Florence Miller Pierce

1918 Washington, District of Columbia - 2007 Albuquerque, New Mexico
BiographyNonobjective artist Florence Miller Pierce was born Florence Melva Miller in 1918 in Washington, D.C. Her parents owned and managed a large boarding school. Her mother was from New Mexico and Miller Pierce's parents retired to Albuquerque after World War II. Miller Pierce frequently traveled to visit her mother's family in Albuquerque and Santa Fe as a child. She began studying art in high school and took classes at the Studio School of the Phillips Collection in 1935-36. She travelled to New Mexico to study with Emil Bisttram in Taos for the summer of 1936. She took some classes at the Corcoran School of Art in the fall of 1936 following her return to Washington, D.C. but decided to return to Taos in January 1937 to study fulltime with Emil Bisttram at the Bisttram School of Fine Art. There she met Horace Towner Pierce, another art student, and they married in 1938. Miller Pierce and her husband were members of the Transcendental Painting Group which was founded by Bisttram and Raymond Jonson in 1938. Miller Pierce was the youngest member and one of only two women in the group. In 1939, her first son died at the age of 4 months, she stopped painting for a time, and the Pierce's moved to New York. Following the birth of their second son, Christopher, they moved to Washington, D.C. to live and work with Miller Pierce's parents. They then moved to Los Angeles in 1942 where Horace worked as a commercial artist and Miller Pierce resumed her art. Horace was drafted in 1944 and released on a medical discharge after ninety days of training, which affected his physical and mental health. To help him recover, the family moved back to New Mexico in 1946, settling in Santa Fe.

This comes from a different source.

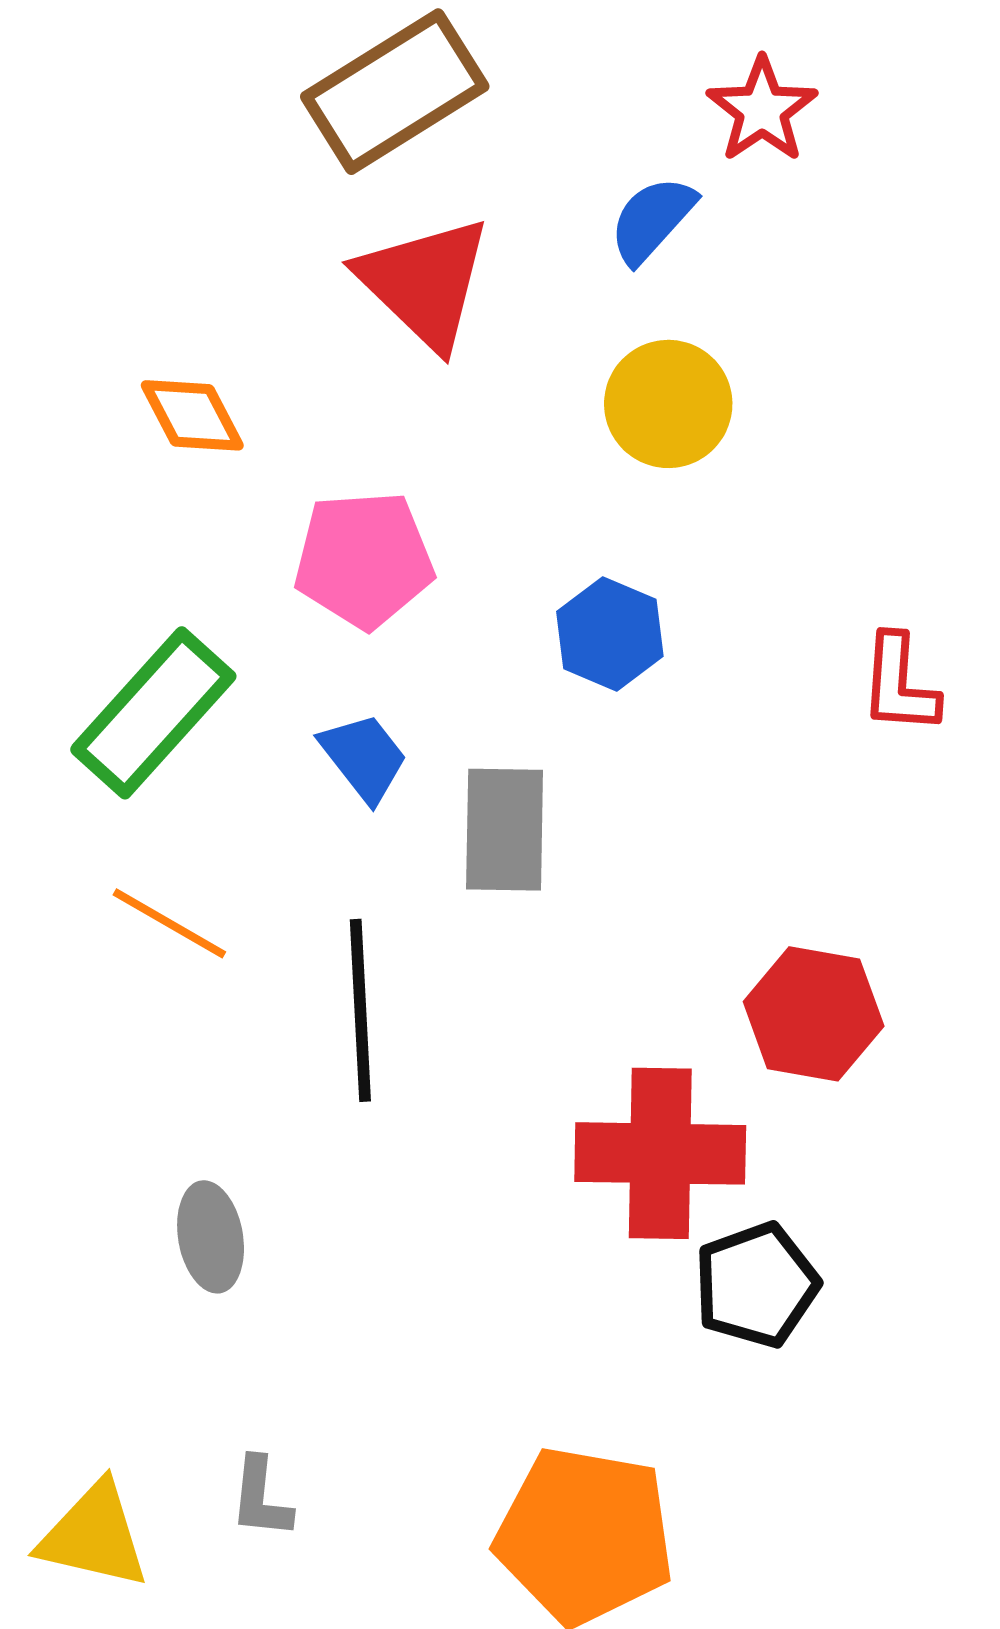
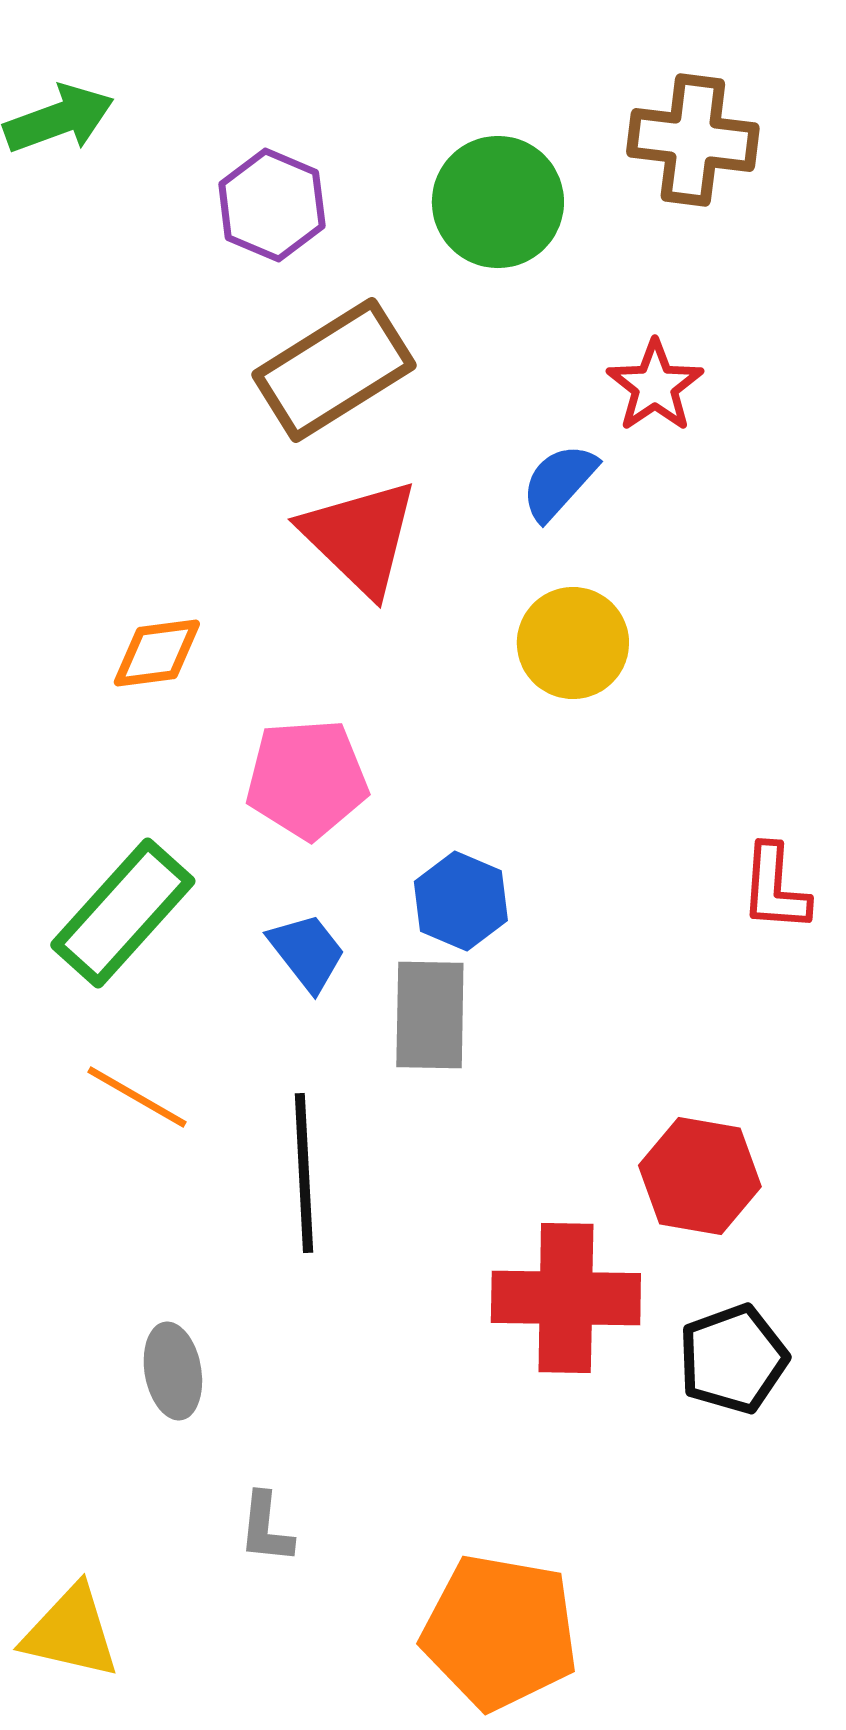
orange diamond: (192, 415) -> (157, 653), turned -70
blue hexagon: (610, 634) -> (461, 901), moved
black pentagon: (756, 1285) -> (733, 1359), moved
gray L-shape: (261, 1498) -> (266, 1528), moved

However, they soon moved to Albuquerque in 1949 to be closer to medical treatment for Horace's health and he died at the age of 41 due to a cerebral hemorrhage in 1958. Miller Pierce stopped painting for about ten years following his death and took some classes in anthropology at the University of New Mexico. It was at this time that she began to use her husband's last name. In the late 1960s, she was introduced to sandblasting and began experimenting with carving wood, foam, and stone. In 1969 an accidental spill of resin onto a piece of aluminum foil led her to start making resin reliefs (what she called lucamorphs). She was awarded the 2003 Governor's Award for Excellence in the Arts. She died in 2007.